In June, Chrysler Group announced its Ram 1500 would offer a diesel engine option – the first light duty truck to offer a diesel engine.
With year-end steadily approaching, Ram has a problem on its hands. An upturn in the demand for diesel trucks and a marketing strategy packaged around Ram’s newest entry have built somewhat of a perfect storm for supply and demand.
Following the truck’s launch, Ram Marketing President Dave Sowers says interest was high, but the amount of powertrains that can be produced is limited.
Sowers told Edmunds the company estimated a 10-to-15 percent take-rate initially.
“We would potentially be limited by our suppliers’ ability to deliver engines and transmissions in significantly greater numbers,” he told Edmunds.
Today, The Columbus Dispatch published an article revealing demand for redesigned GM trucks is beginning out outpace production.
The problem has hit such a level that the Detroit mothership has limited the number of V8 trucks dealers can order.
I was in middle school when Chrysler launched the PT Cruiser; a little mobster looking minivan/SUV/small car on a light truck chassis jam-up. The things sold like crazy. In a market awash in Honda Civics and Toyota Camrys, the Cruiser was revolutionary. It was a head-turner for sure.
And everybody wanted one.
My dad wanted one.
He went to car lot after car lot, and at each the story was the same.
These little four-cylinder hatchback cars were selling above sticker price and were on backorder for months.
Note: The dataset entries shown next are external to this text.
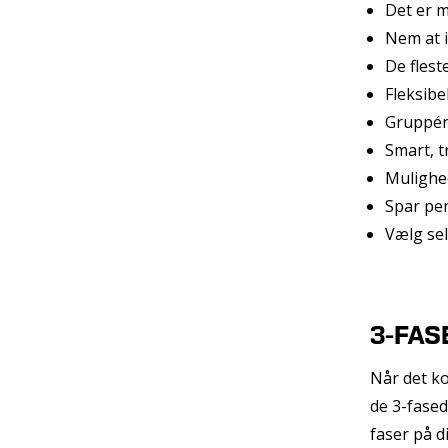
Det er m
Nem at i
De flest
Fleksibel
Gruppér 
Smart, t
Mulighed
Spar pe
Vælg sel
3-FAS
Når det ko
de 3-fasede
faser på d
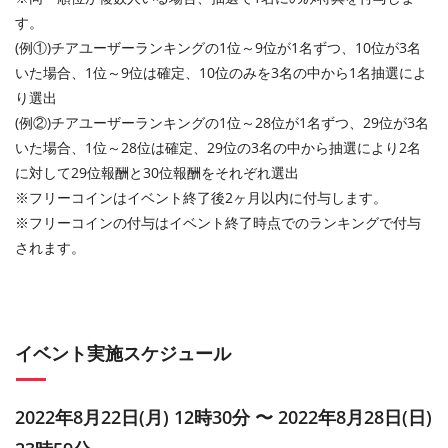
す。
(例①)チアユーザーランキングの1位～9位が1名ずつ、10位が3名
いた場合、1位～9位は確定、10位のみを3名の中から1名抽選によ
り選出
(例②)チアユーザーランキングの1位～28位が1名ずつ、29位が3名
いた場合、1位～28位は確定、29位の3名の中から抽選により2名
に対して29位報酬と30位報酬をそれぞれ選出
※フリーコインはイベント終了後2ヶ月以内に付与します。
※フリーコインの付与はイベント終了時点でのランキングで付与
されます。
イベント実施スケジュール
2022年8月22日(月) 12時30分 〜 2022年8月28日(日)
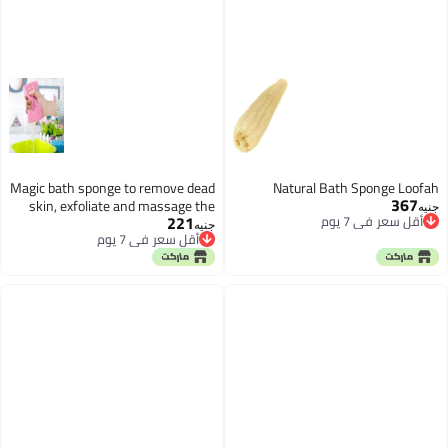
Magic bath sponge to remove dead
Natural Bath Sponge Loofah
367
skin, exfoliate and massage the
جنيه
221
أقل سعر في 7 يوم
body. Dead Skin Sponge Remover
جنيه
أقل سعر في 7 يوم
أقل سعر في 7 يوم
for Adult, Baby, Pregnant Women
أقل سعر في 7 يوم
(Pink)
Demand for the cars built to near frenzied levels. You could comb the newspaper classifieds and find people selling brand new ones – cars they bought only a few days ago themselves – listed for a premium. And they sold.
Chrysler responded to the booming demand by ramping up production and flooding a market that was beginning to lose interest. That shrinking market included my dad, who grew tired of searching and waiting and eventually opted for the more readily available Chevy Corvette. (I know. Bonus cool points for my dad.)
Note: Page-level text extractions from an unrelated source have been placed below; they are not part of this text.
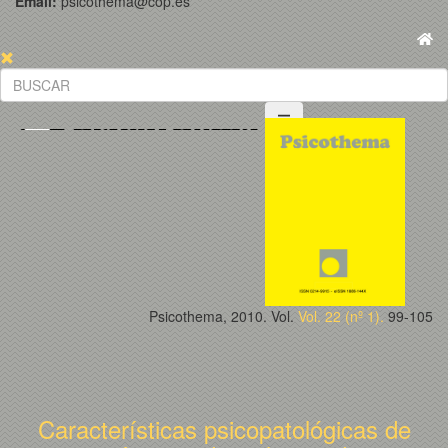
Email:
psicothema@cop.es
Psicothema, 2010. Vol.
Vol. 22 (nº 1).
99-105
Características psicopatológicas de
After a few decent years, popularity for the PT Cruiser waned and following a nine year run, Chrysler shut production on the car down in 2010.
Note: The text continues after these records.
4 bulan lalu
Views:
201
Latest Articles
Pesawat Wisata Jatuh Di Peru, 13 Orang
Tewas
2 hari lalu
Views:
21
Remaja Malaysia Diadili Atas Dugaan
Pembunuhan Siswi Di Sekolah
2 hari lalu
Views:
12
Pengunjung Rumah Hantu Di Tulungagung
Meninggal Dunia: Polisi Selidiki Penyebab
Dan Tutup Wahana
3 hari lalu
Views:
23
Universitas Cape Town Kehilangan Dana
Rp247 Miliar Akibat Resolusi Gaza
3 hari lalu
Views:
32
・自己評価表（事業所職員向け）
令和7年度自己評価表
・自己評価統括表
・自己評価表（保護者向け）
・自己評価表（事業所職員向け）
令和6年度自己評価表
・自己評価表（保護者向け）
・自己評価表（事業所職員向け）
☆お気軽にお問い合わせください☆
Not that there’s any risk whatsoever of Ram, Silverado or GM truck lines shutting down in nine years, but it’s hard to build momentum and marketshare when your salesforce is having to tell customers “no.”
Ram and General Motors would do well to be reminded that an updated Ford F Series line is expected to launch next fall. People standing in line for the Ram EcoDiesel or refreshed GM truck very well may sacrifice their spot if they can drive an F Series – or Corvette – home sooner.